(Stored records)
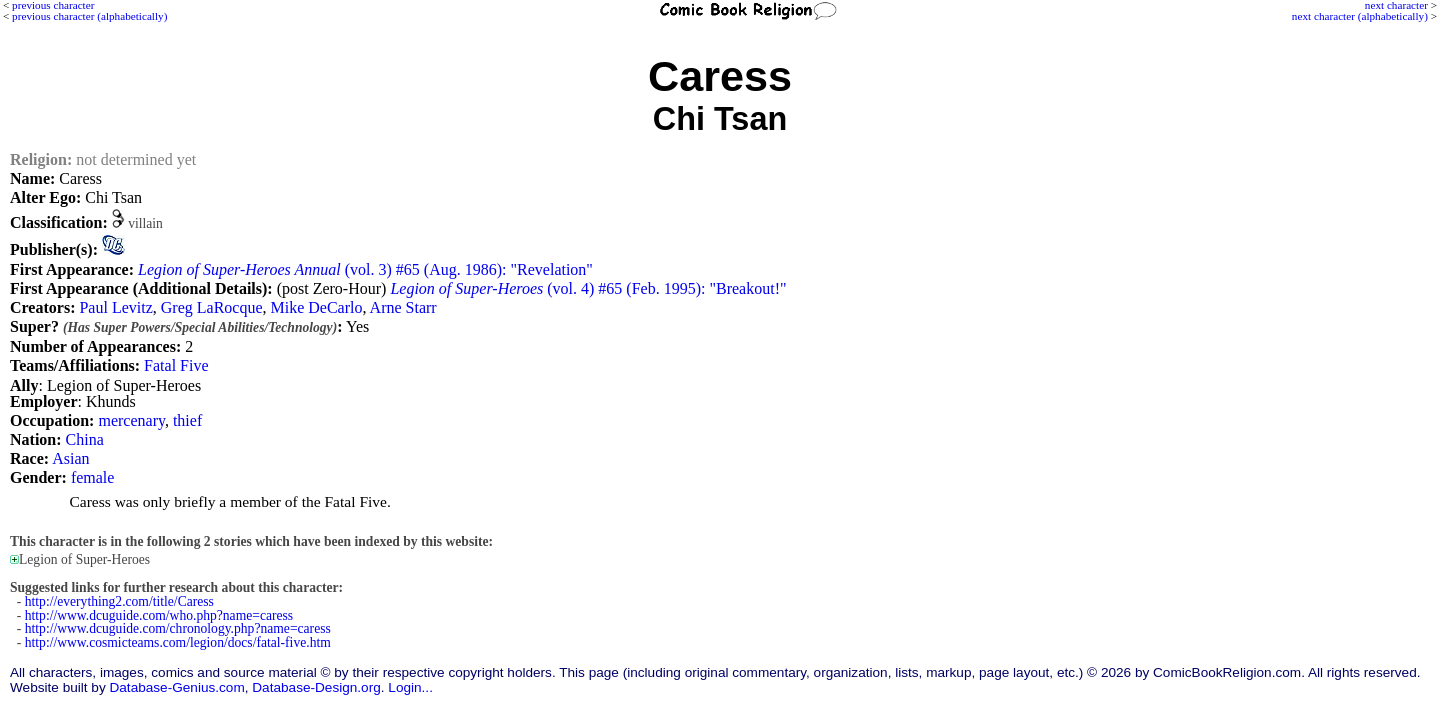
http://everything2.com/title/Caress (119, 601)
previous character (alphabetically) (89, 16)
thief (187, 420)
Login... (410, 687)
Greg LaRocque (212, 307)
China (85, 439)
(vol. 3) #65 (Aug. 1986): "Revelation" (365, 269)
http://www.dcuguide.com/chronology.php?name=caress (178, 628)
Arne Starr (403, 307)
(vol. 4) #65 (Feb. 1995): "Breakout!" (588, 288)
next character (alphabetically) (1360, 16)
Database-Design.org (316, 687)
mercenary (131, 420)
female (93, 477)
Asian (70, 458)
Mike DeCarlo (317, 307)
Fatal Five (176, 365)
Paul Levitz (115, 307)
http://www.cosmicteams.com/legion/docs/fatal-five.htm (178, 642)
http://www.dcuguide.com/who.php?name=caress (159, 615)
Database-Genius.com (176, 687)
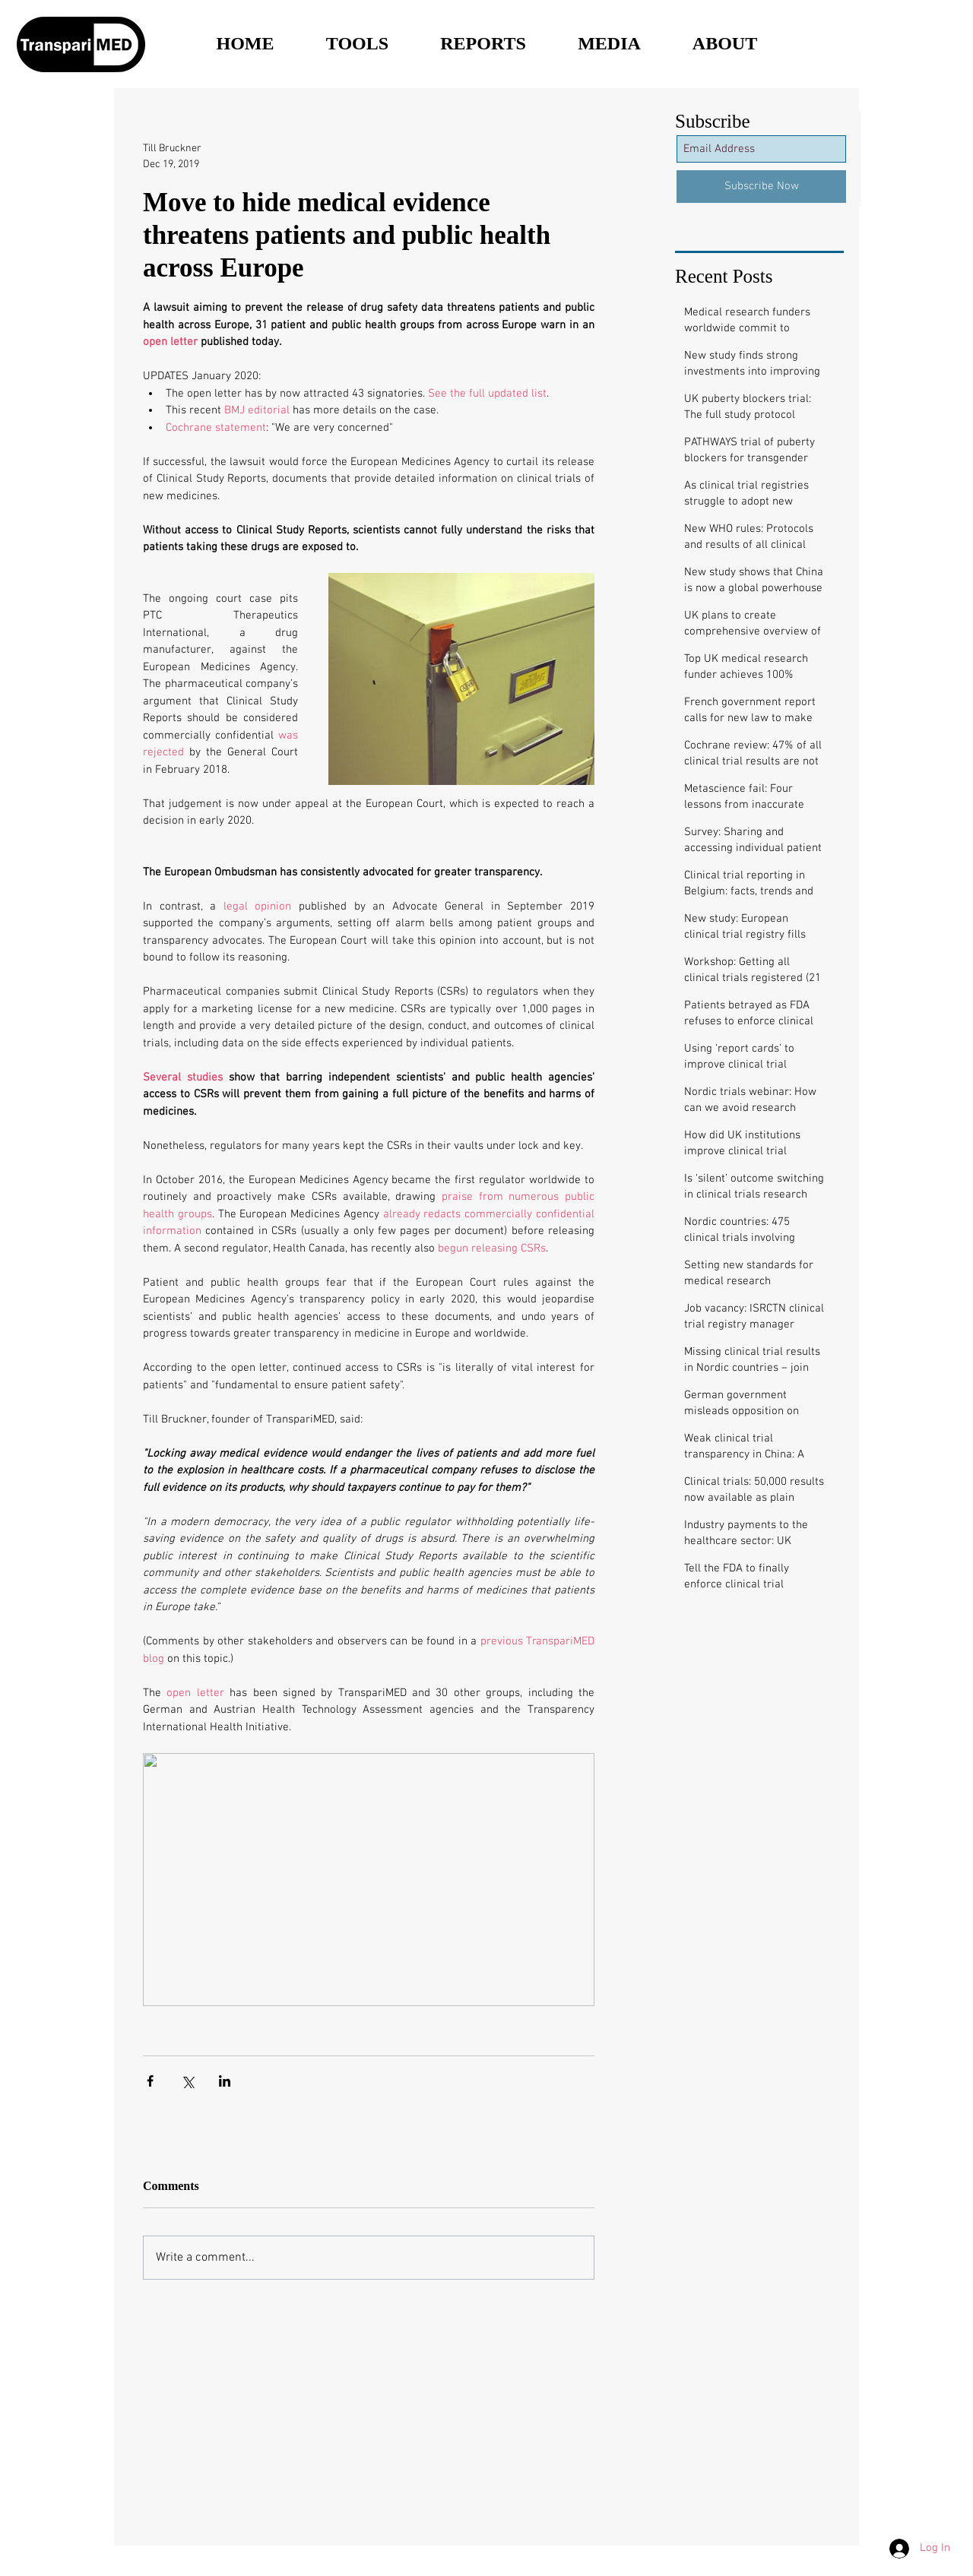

What needs to be done
Without including the pictures, copy all of the data exactly.

Response to the exercise
http://everything2.com/title/Caress (119, 601)
previous character (alphabetically) (89, 16)
thief (187, 420)
Login... (410, 687)
Greg LaRocque (212, 307)
China (85, 439)
(vol. 3) #65 (Aug. 1986): "Revelation" (365, 269)
http://www.dcuguide.com/chronology.php?name=caress (178, 628)
Arne Starr (403, 307)
(vol. 4) #65 (Feb. 1995): "Breakout!" (588, 288)
next character (alphabetically) (1360, 16)
Database-Design.org (316, 687)
mercenary (131, 420)
female (93, 477)
Asian (70, 458)
Mike DeCarlo (317, 307)
Fatal Five (176, 365)
Paul Levitz (115, 307)
http://www.cosmicteams.com/legion/docs/fatal-five.htm (178, 642)
http://www.dcuguide.com/who.php?name=caress (159, 615)
Database-Genius.com (176, 687)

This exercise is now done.